• **Exercise goal**: From the first entry to the last, copy each one exactly.

• **Data extract**:
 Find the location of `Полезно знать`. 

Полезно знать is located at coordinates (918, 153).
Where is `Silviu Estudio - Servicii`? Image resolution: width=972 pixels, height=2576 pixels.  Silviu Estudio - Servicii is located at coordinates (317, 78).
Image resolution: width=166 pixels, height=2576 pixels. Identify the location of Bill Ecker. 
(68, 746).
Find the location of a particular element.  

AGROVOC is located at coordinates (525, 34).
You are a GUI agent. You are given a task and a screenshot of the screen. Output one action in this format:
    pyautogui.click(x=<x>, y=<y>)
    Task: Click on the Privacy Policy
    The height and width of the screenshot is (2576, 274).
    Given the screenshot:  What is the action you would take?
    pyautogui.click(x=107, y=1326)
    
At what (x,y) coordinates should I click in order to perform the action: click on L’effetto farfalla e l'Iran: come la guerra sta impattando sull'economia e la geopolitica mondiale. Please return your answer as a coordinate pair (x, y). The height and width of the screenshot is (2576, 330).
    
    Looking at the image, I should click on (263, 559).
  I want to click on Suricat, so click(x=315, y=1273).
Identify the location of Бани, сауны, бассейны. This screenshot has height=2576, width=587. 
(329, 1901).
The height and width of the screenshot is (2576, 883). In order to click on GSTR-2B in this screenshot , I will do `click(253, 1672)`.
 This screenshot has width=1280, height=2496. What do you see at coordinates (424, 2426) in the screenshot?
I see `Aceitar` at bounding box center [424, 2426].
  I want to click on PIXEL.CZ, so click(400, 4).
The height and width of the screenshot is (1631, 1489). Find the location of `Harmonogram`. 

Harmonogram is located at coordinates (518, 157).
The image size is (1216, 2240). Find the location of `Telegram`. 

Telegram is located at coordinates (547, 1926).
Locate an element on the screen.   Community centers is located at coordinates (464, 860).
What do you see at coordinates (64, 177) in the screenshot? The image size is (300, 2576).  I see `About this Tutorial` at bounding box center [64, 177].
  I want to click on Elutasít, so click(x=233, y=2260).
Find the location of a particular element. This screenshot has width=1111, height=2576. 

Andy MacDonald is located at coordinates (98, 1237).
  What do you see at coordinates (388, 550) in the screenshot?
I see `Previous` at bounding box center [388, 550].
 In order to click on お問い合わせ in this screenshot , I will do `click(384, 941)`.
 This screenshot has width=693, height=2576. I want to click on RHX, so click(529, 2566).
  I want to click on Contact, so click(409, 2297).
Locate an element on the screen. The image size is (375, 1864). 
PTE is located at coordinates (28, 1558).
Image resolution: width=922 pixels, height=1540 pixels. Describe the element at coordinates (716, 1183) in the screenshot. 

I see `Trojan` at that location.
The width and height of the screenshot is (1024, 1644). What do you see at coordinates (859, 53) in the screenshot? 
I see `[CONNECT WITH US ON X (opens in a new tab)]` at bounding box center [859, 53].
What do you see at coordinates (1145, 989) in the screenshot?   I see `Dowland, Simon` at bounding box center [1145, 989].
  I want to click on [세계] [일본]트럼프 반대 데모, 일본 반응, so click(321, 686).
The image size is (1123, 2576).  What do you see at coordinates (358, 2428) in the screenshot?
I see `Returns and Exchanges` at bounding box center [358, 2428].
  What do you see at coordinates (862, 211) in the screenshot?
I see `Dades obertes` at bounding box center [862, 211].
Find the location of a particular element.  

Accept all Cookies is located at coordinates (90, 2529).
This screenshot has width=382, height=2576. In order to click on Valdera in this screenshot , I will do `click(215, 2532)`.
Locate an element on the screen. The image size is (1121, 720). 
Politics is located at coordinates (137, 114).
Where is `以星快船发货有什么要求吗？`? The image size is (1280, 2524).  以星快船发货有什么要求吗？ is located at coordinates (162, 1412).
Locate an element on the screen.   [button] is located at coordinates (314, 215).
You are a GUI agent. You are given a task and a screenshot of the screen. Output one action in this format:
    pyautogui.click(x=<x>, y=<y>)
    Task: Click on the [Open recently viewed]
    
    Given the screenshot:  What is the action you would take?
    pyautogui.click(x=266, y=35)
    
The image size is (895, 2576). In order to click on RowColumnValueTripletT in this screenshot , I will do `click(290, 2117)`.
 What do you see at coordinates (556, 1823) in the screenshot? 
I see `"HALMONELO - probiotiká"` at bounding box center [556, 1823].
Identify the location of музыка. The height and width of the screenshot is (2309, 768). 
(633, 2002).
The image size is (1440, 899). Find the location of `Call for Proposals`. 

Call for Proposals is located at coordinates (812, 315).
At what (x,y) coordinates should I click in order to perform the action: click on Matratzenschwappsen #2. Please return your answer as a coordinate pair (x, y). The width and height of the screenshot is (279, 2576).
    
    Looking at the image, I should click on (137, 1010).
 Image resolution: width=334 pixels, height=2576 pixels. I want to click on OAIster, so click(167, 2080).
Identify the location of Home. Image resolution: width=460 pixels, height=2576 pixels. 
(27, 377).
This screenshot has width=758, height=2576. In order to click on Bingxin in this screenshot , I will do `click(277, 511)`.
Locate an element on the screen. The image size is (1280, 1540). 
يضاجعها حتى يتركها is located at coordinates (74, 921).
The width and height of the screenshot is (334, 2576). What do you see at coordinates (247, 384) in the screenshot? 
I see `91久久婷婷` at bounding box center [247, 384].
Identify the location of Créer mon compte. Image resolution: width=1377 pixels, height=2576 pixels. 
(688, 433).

• **Answer to this exercise**:
 Find the location of `Полезно знать`. 

Полезно знать is located at coordinates (918, 153).
Where is `Silviu Estudio - Servicii`? Image resolution: width=972 pixels, height=2576 pixels.  Silviu Estudio - Servicii is located at coordinates (317, 78).
Image resolution: width=166 pixels, height=2576 pixels. Identify the location of Bill Ecker. 
(68, 746).
Find the location of a particular element.  

AGROVOC is located at coordinates (525, 34).
You are a GUI agent. You are given a task and a screenshot of the screen. Output one action in this format:
    pyautogui.click(x=<x>, y=<y>)
    Task: Click on the Privacy Policy
    The height and width of the screenshot is (2576, 274).
    Given the screenshot:  What is the action you would take?
    pyautogui.click(x=107, y=1326)
    
At what (x,y) coordinates should I click in order to perform the action: click on L’effetto farfalla e l'Iran: come la guerra sta impattando sull'economia e la geopolitica mondiale. Please return your answer as a coordinate pair (x, y). The height and width of the screenshot is (2576, 330).
    
    Looking at the image, I should click on (263, 559).
  I want to click on Suricat, so click(x=315, y=1273).
Identify the location of Бани, сауны, бассейны. This screenshot has height=2576, width=587. 
(329, 1901).
The height and width of the screenshot is (2576, 883). In order to click on GSTR-2B in this screenshot , I will do `click(253, 1672)`.
 This screenshot has width=1280, height=2496. What do you see at coordinates (424, 2426) in the screenshot?
I see `Aceitar` at bounding box center [424, 2426].
  I want to click on PIXEL.CZ, so click(400, 4).
The height and width of the screenshot is (1631, 1489). Find the location of `Harmonogram`. 

Harmonogram is located at coordinates (518, 157).
The image size is (1216, 2240). Find the location of `Telegram`. 

Telegram is located at coordinates (547, 1926).
Locate an element on the screen.   Community centers is located at coordinates (464, 860).
What do you see at coordinates (64, 177) in the screenshot? The image size is (300, 2576).  I see `About this Tutorial` at bounding box center [64, 177].
  I want to click on Elutasít, so click(x=233, y=2260).
Find the location of a particular element. This screenshot has width=1111, height=2576. 

Andy MacDonald is located at coordinates (98, 1237).
  What do you see at coordinates (388, 550) in the screenshot?
I see `Previous` at bounding box center [388, 550].
 In order to click on お問い合わせ in this screenshot , I will do `click(384, 941)`.
 This screenshot has width=693, height=2576. I want to click on RHX, so click(529, 2566).
  I want to click on Contact, so click(409, 2297).
Locate an element on the screen. The image size is (375, 1864). 
PTE is located at coordinates (28, 1558).
Image resolution: width=922 pixels, height=1540 pixels. Describe the element at coordinates (716, 1183) in the screenshot. 

I see `Trojan` at that location.
The width and height of the screenshot is (1024, 1644). What do you see at coordinates (859, 53) in the screenshot? 
I see `[CONNECT WITH US ON X (opens in a new tab)]` at bounding box center [859, 53].
What do you see at coordinates (1145, 989) in the screenshot?   I see `Dowland, Simon` at bounding box center [1145, 989].
  I want to click on [세계] [일본]트럼프 반대 데모, 일본 반응, so click(321, 686).
The image size is (1123, 2576).  What do you see at coordinates (358, 2428) in the screenshot?
I see `Returns and Exchanges` at bounding box center [358, 2428].
  What do you see at coordinates (862, 211) in the screenshot?
I see `Dades obertes` at bounding box center [862, 211].
Find the location of a particular element.  

Accept all Cookies is located at coordinates (90, 2529).
This screenshot has width=382, height=2576. In order to click on Valdera in this screenshot , I will do `click(215, 2532)`.
Locate an element on the screen. The image size is (1121, 720). 
Politics is located at coordinates (137, 114).
Where is `以星快船发货有什么要求吗？`? The image size is (1280, 2524).  以星快船发货有什么要求吗？ is located at coordinates (162, 1412).
Locate an element on the screen.   [button] is located at coordinates (314, 215).
You are a GUI agent. You are given a task and a screenshot of the screen. Output one action in this format:
    pyautogui.click(x=<x>, y=<y>)
    Task: Click on the [Open recently viewed]
    
    Given the screenshot:  What is the action you would take?
    pyautogui.click(x=266, y=35)
    
The image size is (895, 2576). In order to click on RowColumnValueTripletT in this screenshot , I will do `click(290, 2117)`.
 What do you see at coordinates (556, 1823) in the screenshot? 
I see `"HALMONELO - probiotiká"` at bounding box center [556, 1823].
Identify the location of музыка. The height and width of the screenshot is (2309, 768). 
(633, 2002).
The image size is (1440, 899). Find the location of `Call for Proposals`. 

Call for Proposals is located at coordinates (812, 315).
At what (x,y) coordinates should I click in order to perform the action: click on Matratzenschwappsen #2. Please return your answer as a coordinate pair (x, y). The width and height of the screenshot is (279, 2576).
    
    Looking at the image, I should click on (137, 1010).
 Image resolution: width=334 pixels, height=2576 pixels. I want to click on OAIster, so click(167, 2080).
Identify the location of Home. Image resolution: width=460 pixels, height=2576 pixels. 
(27, 377).
This screenshot has width=758, height=2576. In order to click on Bingxin in this screenshot , I will do `click(277, 511)`.
Locate an element on the screen. The image size is (1280, 1540). 
يضاجعها حتى يتركها is located at coordinates (74, 921).
The width and height of the screenshot is (334, 2576). What do you see at coordinates (247, 384) in the screenshot? 
I see `91久久婷婷` at bounding box center [247, 384].
Identify the location of Créer mon compte. Image resolution: width=1377 pixels, height=2576 pixels. 
(688, 433).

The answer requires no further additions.